L'application cumulative de certains statuts
L'habitat inclusif peut relever cumulativement du statut de la copropriété et du régime juridique impératif des baux d'habitation principale, nus ou meublés.
– Cas de l'ensemble de logements. – Lorsque le projet inclusif s'inscrit dans un ensemble de logements, ceux-ci doivent être destinés à l'habitation dans la continuité du projet social et partagé. Il faut qu'ils soient pourvus de locaux communs affectés au projet d'habitat inclusif. Les droits conférés à la personne âgée ou handicapée peuvent être réels ou personnels. Si chaque habitant est propriétaire de son propre logement, le critère de locaux communs étant déterminant, le statut de la copropriété s'appliquera nécessairement à cet ensemble.
– Cas du logement unique. – Si l'habitat inclusif s'établit dans un logement unique, l'article L. 281-1 du Code de l'action sociale et des familles précise qu'il peut être meublé ou non. Il sera régi par le régime de la colocation défini par la loi du 6 juillet 1989 ou à l'article L. 442-8-4 du Code de la construction et de l'habitation. On peut rappeler que la colocation est « la location d'un même logement par plusieurs locataires, constituant leur résidence principale, formalisée par un contrat unique ou plusieurs contrats entre les locataires et le bailleur » (loi Alur, art. 8-1). Ce n'est que dans l'annexe I du modèle national de cahier des charges qu'il est dit que « l'occupant peut être propriétaire ou locataire (y compris dans le cadre d'une colocation ou d'une sous-location avec l'accord du propriétaire) ». On a pu s'étonner du fait que le modèle de cahier des charges lui-même n'y fait pas allusion. Il ne faut pas, à notre sens, y lire une restriction qui n'a pas lieu d'être : où serait l'intérêt de réserver la formule aux seuls locataires ?

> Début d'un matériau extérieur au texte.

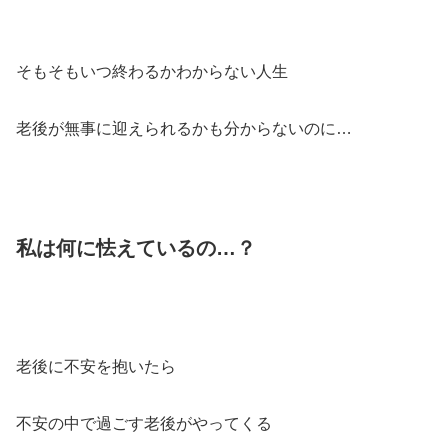
そもそもいつ終わるかわからない人生
老後が無事に迎えられるかも分からないのに…
私は何に怯えているの…？
老後に不安を抱いたら
不安の中で過ごす老後がやってくる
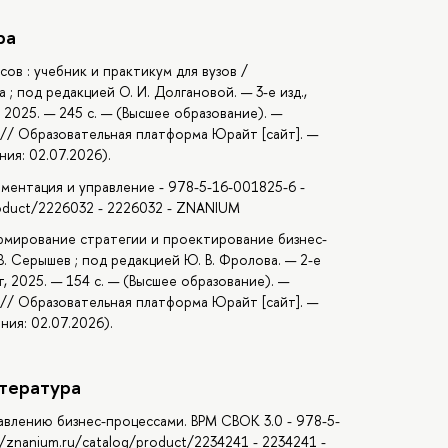
ра
ов : учебник и практикум для вузов /
а ; под редакцией О. И. Долгановой. — 3-е изд.,
 2025. — 245 с. — (Высшее образование). —
 // Образовательная платформа Юрайт [сайт]. —
ния: 02.07.2026).
егламентация и управление - 978-5-16-001825-6 -
roduct/2226032 - 2226032 - ZNANIUM
рмирование стратегии и проектирование бизнес-
 В. Серышев ; под редакцией Ю. В. Фролова. — 2-е
т, 2025. — 154 с. — (Высшее образование). —
 // Образовательная платформа Юрайт [сайт]. —
ния: 02.07.2026).
тература
правлению бизнес-процессами. BPM СВОК 3.0 - 978-5-
//znanium.ru/catalog/product/2234241 - 2234241 -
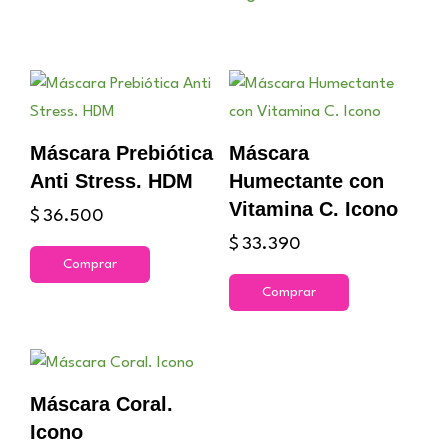
Máscara Prebiótica
Máscara
Anti Stress. HDM
Humectante con
Vitamina C. Icono
$
36.500
$
33.390
Comprar
Comprar
Máscara Coral.
Icono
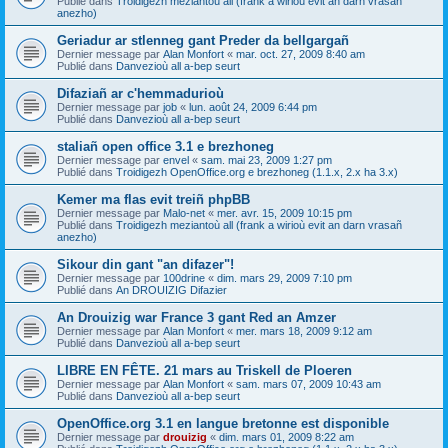
Publié dans
Troidigezh meziantoù all (frank a wirioù evit an darn vrasañ
anezho)
Geriadur ar stlenneg gant Preder da bellgargañ
Dernier message par
Alan Monfort
«
mar. oct. 27, 2009 8:40 am
Publié dans
Danvezioù all a-bep seurt
Difaziañ ar c'hemmadurioù
Dernier message par
job
«
lun. août 24, 2009 6:44 pm
Publié dans
Danvezioù all a-bep seurt
staliañ open office 3.1 e brezhoneg
Dernier message par
envel
«
sam. mai 23, 2009 1:27 pm
Publié dans
Troidigezh OpenOffice.org e brezhoneg (1.1.x, 2.x ha 3.x)
Kemer ma flas evit treiñ phpBB
Dernier message par
Malo-net
«
mer. avr. 15, 2009 10:15 pm
Publié dans
Troidigezh meziantoù all (frank a wirioù evit an darn vrasañ
anezho)
Sikour din gant "an difazer"!
Dernier message par
100drine
«
dim. mars 29, 2009 7:10 pm
Publié dans
An DROUIZIG Difazier
An Drouizig war France 3 gant Red an Amzer
Dernier message par
Alan Monfort
«
mer. mars 18, 2009 9:12 am
Publié dans
Danvezioù all a-bep seurt
LIBRE EN FÊTE. 21 mars au Triskell de Ploeren
Dernier message par
Alan Monfort
«
sam. mars 07, 2009 10:43 am
Publié dans
Danvezioù all a-bep seurt
OpenOffice.org 3.1 en langue bretonne est disponible
Dernier message par
drouizig
«
dim. mars 01, 2009 8:22 am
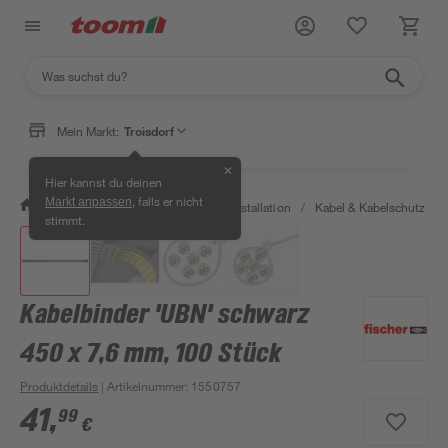
Mein Markt:
Troisdorf
✕
Hier kannst du deinen
, falls er nicht
Markt anpassen
/
Bauen & Renovieren
/
Elektroinstallation
/
Kabel & Kabelschutz
/
stimmt.
Kabelbinder 'UBN' schwarz
450 x 7,6 mm, 100 Stück
Produktdetails
| Artikelnummer
:
1550757
41
,
99
€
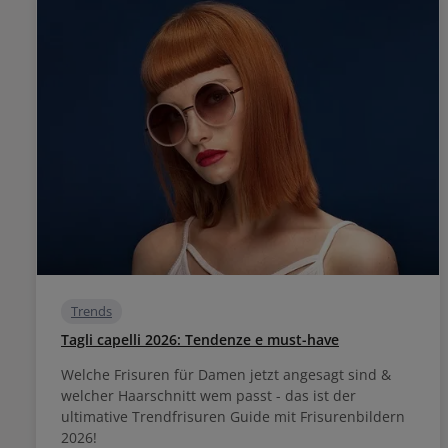
Trends
Tagli capelli 2026: Tendenze e must-have
Welche Frisuren für Damen jetzt angesagt sind &
welcher Haarschnitt wem passt - das ist der
ultimative Trendfrisuren Guide mit Frisurenbildern
2026!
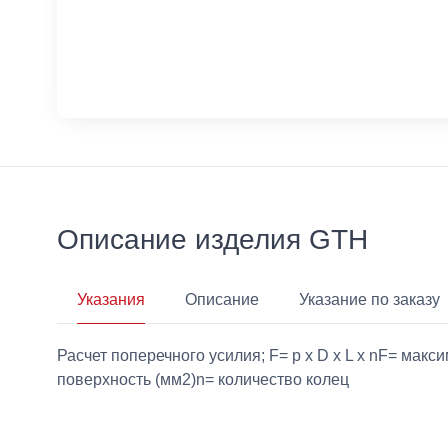
Описание изделия GTH
Указания
Описание
Указание по заказу
Расчет поперечного усилия; F= p x D x L x nF= ма
поверхность (мм2)n= количество колец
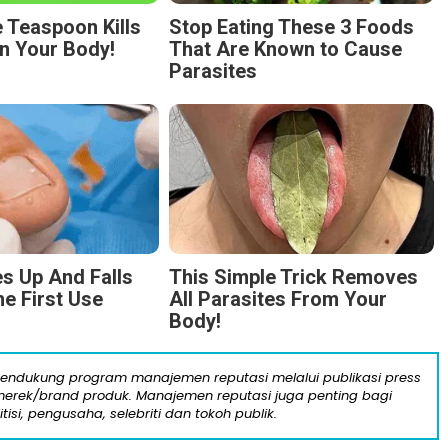
 Teaspoon Kills
Stop Eating These 3 Foods
n Your Body!
That Are Known to Cause
Parasites
s Up And Falls
This Simple Trick Removes
he First Use
All Parasites From Your
Body!
mendukung program manajemen reputasi melalui publikasi press
n merek/brand produk. Manajemen reputasi juga penting bagi
itisi, pengusaha, selebriti dan tokoh publik.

Comportant les équipements nécessaires

– Un logement adapté. – Pour qu'un logement entre dans le cadre de l'habitat inclusif, il faut nécessairement qu'il possède des caractéristiques fonctionnelles adaptées aux besoins spécifiques de ses habitants. C'est ainsi qu'il devra être équipé en matière de domotique et comporter les aménagements ergonomiques adaptés au handicap et/ou à la vieillesse, qui favoriseront l'autonomie, l'accessibilité et les déplacements. Le logement doit être construit ou aménagé spécifiquement pour l'accueil des personnes en perte d'autonomie.
– Conclusion (nécessairement provisoire) : un premier bilan de l'habitat inclusif. – Selon la CNSA, le soutien apporté à l'habitat inclusif permet de répondre à la volonté de nombreux Français de vieillir chez eux, grâce à un accompagnement adapté à leur situation, au moyen notamment du forfait pour l'habitat inclusif créé par la loi Elan. Le nombre de projets d'habitat inclusif financés a triplé depuis 2019, malgré la période de pandémie qui a sévi dans l'intervalle. La CNSA a alloué aux agences régionales de santé (ARS), au cours de l'exercice 2021, jusqu'à 25 millions d'euros pour financer les forfaits de vie sociale et partagée au sein d'habitats inclusifs.
Le tour d'horizon actuel du Vivre ensemble ne serait pas complet sans évoquer l'essor de l'habitat participatif.

L'habitat participatif

– Histoire. – Dès le XIX e siècle émanent des systèmes de propriété mutualisée, de vie collective et d'autogestion de l'habitat, modèles fondateurs des communautés de mai 68. Depuis le début des années 2000, les projets d'habitat participatif fleurissent aux quatre coins de la France : Les Pipistrelles de la Durance à Mallemort (13), en partenariat avec une coopérative HLM ; L'Abrique partagée à Lille (59), projet de petit habitat participatif abritant sept foyers et un logement solidaire à loyer modéré ; Ecoravie en habitat participatif intergénérationnel et écologique à Dieulefit (26) ; Aux 4 Vents dans l'écoquartier de la Cartoucherie à Toulouse (31), 3 000 logements pour 10 000 habitants, le plus vaste projet en habitat participatif en France. Ces projets revêtent des aspects très variés quant à leur taille et leur architecture, et peuvent constituer de la construction autant que de la réhabilitation.
Nous évoquerons successivement les principes directeurs (§ I) puis les structures porteuses des projets d'habitat participatif (§ II).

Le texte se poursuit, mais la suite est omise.